Amazonas. La gran Loretana
Cambiamos de
barco en Tabatinga. Por la tarde mi hamaca se asomaba al río balanceándose
desde el proscenio de La
Gran Loretana , el barco con el que continuaríamos el trayecto
hasta Iquitos. Al otro lado del río se veían las luces de Leticia y Tabatinga.

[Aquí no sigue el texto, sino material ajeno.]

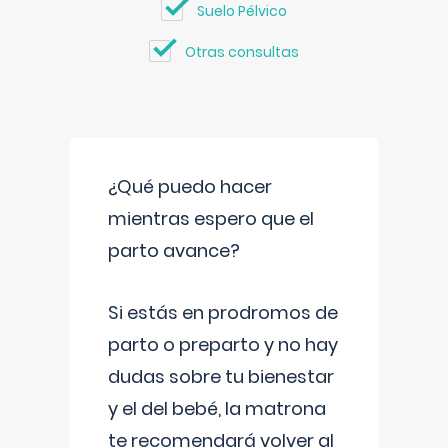
Suelo Pélvico
Otras consultas
¿Qué puedo hacer
mientras espero que el
parto avance?
Si estás en prodromos de
parto o preparto y no hay
dudas sobre tu bienestar
y el del bebé, la matrona
te recomendará volver al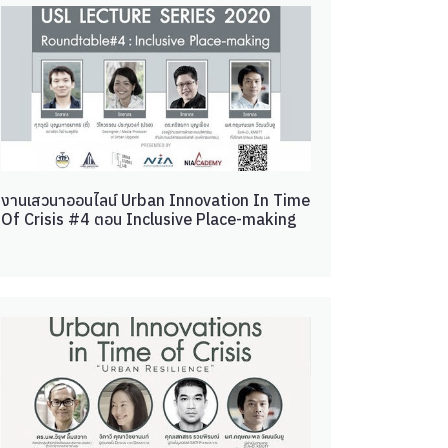
งานเสวนาออนไลน์ Urban Innovation In Time
Of Crisis #4 ตอน Inclusive Place-making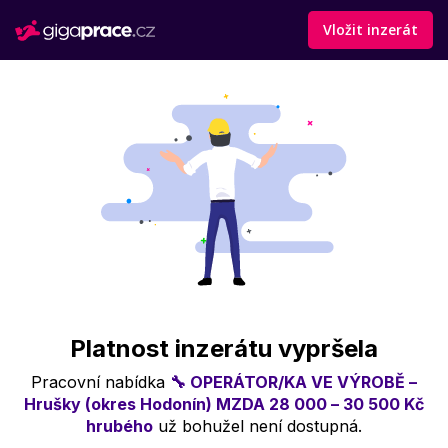
Vložit inzerát
Platnost inzerátu vypršela
Pracovní nabídka
🔧 OPERÁTOR/KA VE VÝROBĚ –
Hrušky (okres Hodonín) MZDA 28 000 – 30 500 Kč
hrubého
už bohužel není dostupná.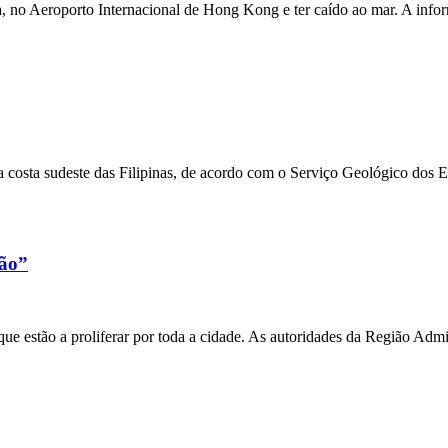
a, no Aeroporto Internacional de Hong Kong e ter caído ao mar. A inf
 costa sudeste das Filipinas, de acordo com o Serviço Geológico dos 
xão”
e estão a proliferar por toda a cidade. As autoridades da Região Admi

El pequeño poblado de Ramón Castilla, cuatro casas en donde ondea la bandera
peruana, se levantaba, con sus techumbres de cañas y hebras vegetales, por
encima del talud de la orilla. Las casas, alzadas como palafitos sobre pivotes
de madera, formaban un par de filas por el medio de las cuales corría un camino
de piedra; calle principal y única a donde se asomaban dos tiendas, la oficina
de la aduana, la escuela, la barraca de la policía federal, un par de
restaurantes y unas pocas viviendas. Junto a una de ellas habíamos charlado con
tres críos que hacían sus deberes desnudos ante una mesa de tablas.
En
Tabatinga, nuestro último contacto con Brasil, habíamos tenido el tiempo justo
para recoger el correo. Aunque sólo fuéramos viajeros de ocasión, puros
señoritos, curiosos de esta tierra llena de agua, no por ello nuestra
sensibilidad dejaría de empaparse de ese algo que tiene la facultad de hacer
sentir al cuerpo —bendito cuerpo, bendito aire, noche, lluvia—, el sabor íntimo
de las cosas de este mundo. El río se acaparó del tiempo, lo embrujó con los
reflejos del crepúsculo, con el estertor de la sirena, con las virtudes
múltiples de la hamaca meciéndose en el espacio último del viaje como quien se
ríe de las prisas de este siglo; lo embrujó, lo secuestró y ahora ya no existía
el tiempo; veíamos suspendidas las nubes blancas del azul ligero del cielo,
mirábamos jugar a los bopos al atardecer, hablábamos sin que por primera vez en
muchos años sintiéramos la necesidad de saber qué haríamos en el momento
siguiente.
En momentos
como aquellos —¡ah, la hamaca! de noche, las luces como pececillos tiritando en
la superficie del río— uno parecía visitado por el don de la ubicuidad. ¿Cómo
expresar lo que se siente sin cansar a quien nos pueda estar leyendo? Porque no
quiero seguir escribiendo sin volver a hablar de la noche, de la hamaca, de la
brisa fresca que dejó la tormenta de la tarde sobre la superficie del río
Solomoes. Mi mente limitada no sabía encontrar elementos diversificadores en la
calma de la tarde, pero es que estando tan lleno de estas cosas era una lástima
no dejar testimonio de ello. Sucedía como cuando uno se encuentra ante un
motivo fotográfico de excepción, se pierde la noción de la medida de las cosas
y las tomas siguen a las tomas ininterrumpidamente como si la saturación de la
misma imagen sobre el fondo oscuro de la cámara fuera la manera que elegimos
para confesarnos nuestro gozo estético de manera repetida.
Nuestra
azotea de hierro era habitada esta vez por tan sólo tres pasajeros más; un gran
toldo nos protegía de la humedad de la noche. La paz de la tarde venía también
hoy de la mano del abultado número de cartas que leímos, una vez hubimos
montado nuestro campamento en torno a las hamacas del puente de popa.
Mientras
terminábamos de leer la correspondencia bajo el cono de luz que oscilaba por
encima de nuestras hamacas, habíamos notado que el barco describía extraños y
reiterativos giros en el río; las luces de Leticia y Tabatinga, que lógicamente
deberían aparecer por popa, tanto las veíamos por proa como a estribor o a babor
según las momentos. En un principio, abstraídos como estábamos con el correo,
pensamos que se trataba de otra población, cosa, por otra parte muy improbable,
pero que servía a la razón para no abandonar el hilo encantado de la lectura.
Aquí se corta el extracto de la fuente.